Creating a chemical with 80% light-speed electrons
It’s not always as boring as it seems when you receive exactly the result you predicted. Sometimes it might even be exhilarating. A report on the synthesis of chemical compounds containing element 106, often known as Seaborgium, was published in Science last week. A cursory examination of the abstract revealed that the behaviour of this chemical was very much like that of the one created with Sg’s lighter relative, tungsten. You could think it is really uninteresting; in fact, I avoided discussing it the previous week for for this reason; nevertheless, when you find out that you wouldn’t necessarily predict this conclusion, you might change your mind.
It is remarkable in and of itself that the experiment was ever carried out, let alone completed. The isotope of seaborgium that was utilised in the experiment, 265Sg, has a half-life of barely 16 seconds. Because it must be created in a particle accelerator, it is generally rather energetic and is included in a cloud of energetic debris. Because of this, it is a part of the cloud. Therefore, the method consisted of slowing it down and separating it before allowing it to go through a chemical reaction. After that, they were finally able to describe something about the behaviour of the chemical that was produced.

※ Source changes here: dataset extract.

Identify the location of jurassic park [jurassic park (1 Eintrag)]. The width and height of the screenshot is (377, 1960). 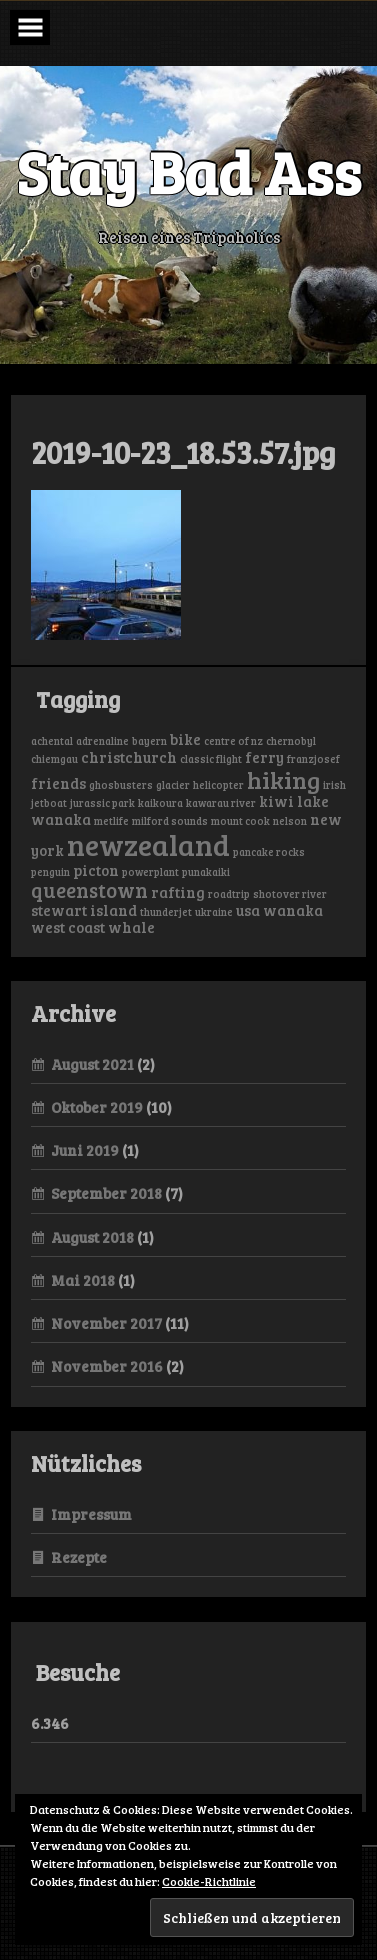 (102, 803).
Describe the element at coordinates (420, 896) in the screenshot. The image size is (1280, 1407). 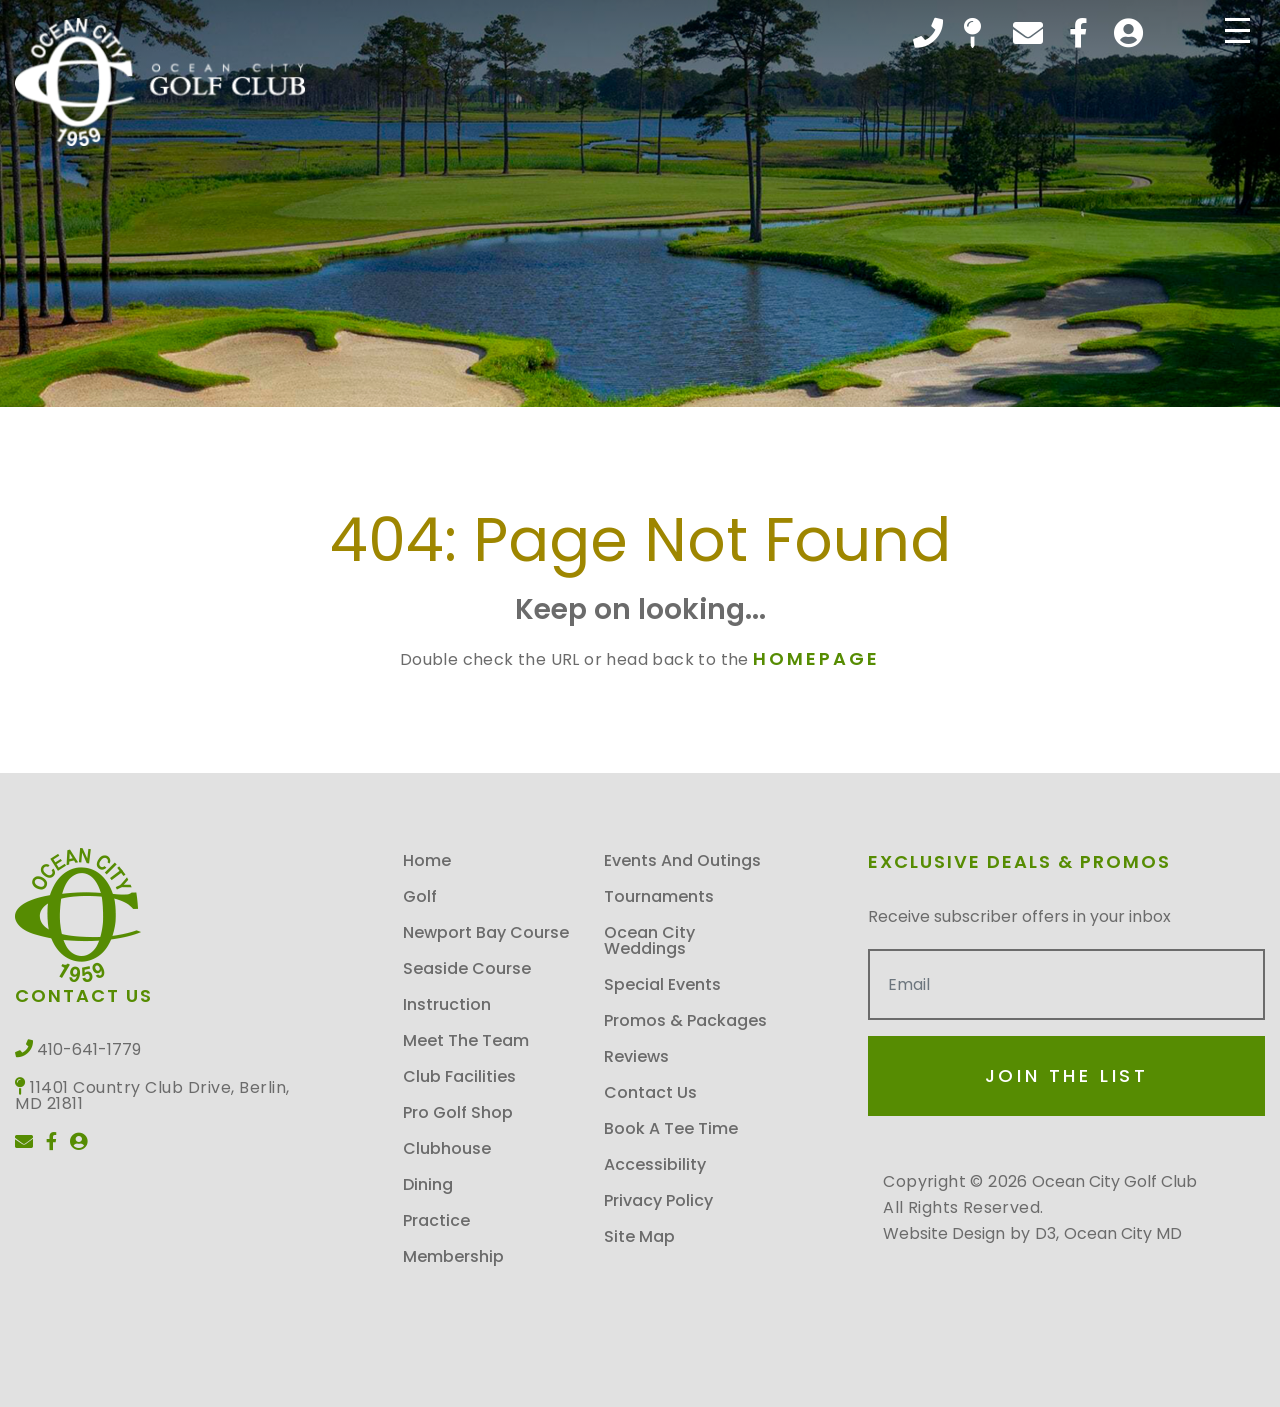 I see `Golf` at that location.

In this particular instance, the researchers combined it with carbon monoxide in order to produce the compound Sg(CO)6. The chemical that was produced adhered to a surface of silicon dioxide for a short period of time before the Sg faded, which allowed for the very fundamental characterisation of the chemical’s behaviour. In addition, as was mentioned before, it exhibited behaviour that was comparable to that of the tungsten-based variant of the same molecule.
Why wouldn’t you anticipate that happening? Because simplistic estimates of how the electrons in seborgium behave suggest that it shouldn’t, the answer is no. On the other hand, some of the seborgium’s electrons are travelling at speeds close to 80 percent of the speed of light. This is because the seborgium nucleus has a large amount of positive charge. When travelling at this speed, the effects of relativity begin to take effect, and they must be taken into account in the computations. As soon as relativistic effects are taken into account, the computations begin to provide values that are beginning to resemble those of tungsten.
Indeed, this was the finding that the researchers came to. As a result, these findings serve as a good illustration of how it is sometimes more interesting to obtain the outcomes that match your expectations.